The problem of good

The problem of good July 26, 2014

Ann-VoskampThis article from Ann Voskamp is so helpful, and so important. I encourage you to read it all. Ann is a gift to the global Church and she is really onto something in her writings.

So after dinner, she picks coneflowers in the garden.

Cradles the long stems in her apron skirt, carries them up through the picket gate.

And she turns to me on the top step of the porch, holds her apron out to me, all those purple petals — art in an apron.

“Why is there all this loveliness?”

She wants to know . . .

The existence of loveliness everywhere, it begs explaining.
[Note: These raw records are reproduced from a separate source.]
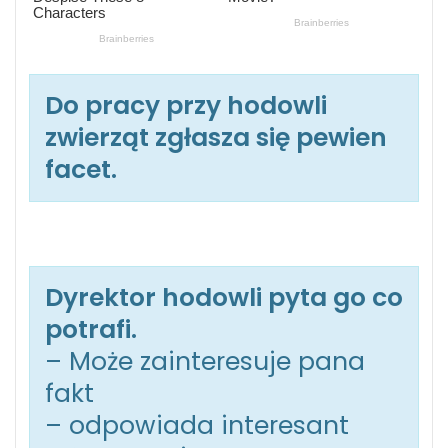
Do pracy przy hodowli
zwierząt zgłasza się pewien
facet.
Dyrektor hodowli pyta go co
potrafi.
– Może zainteresuje pana
fakt
– odpowiada interesant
If I raise the problem of evil in this world — shouldn’t she raise higher the greater problem of good? If evil is seeming evidence to eradicate God from our mental landscape, then doesn’t goodness, even in this apron, testify to the gospel truth of God?

How can we behold loveliness — and say that this world looks like this if there were no God?

I don’t know if I have ever thought of this before — the great problem of good on this planet.

The philosopher Augustine had asked two questions of the world:

  • “If there is no God, why is there so much good?
  • If there is a God, why is there so much evil?”

I wonder if I have spent a lifetime murmuring under my breath only the second question?

But why don’t I first get hung up on the first question? The question my girl is bringing in with the flowers — why all this loveliness and where does it come from?

The great problem of good on this planet implies that there is a Great God in heaven.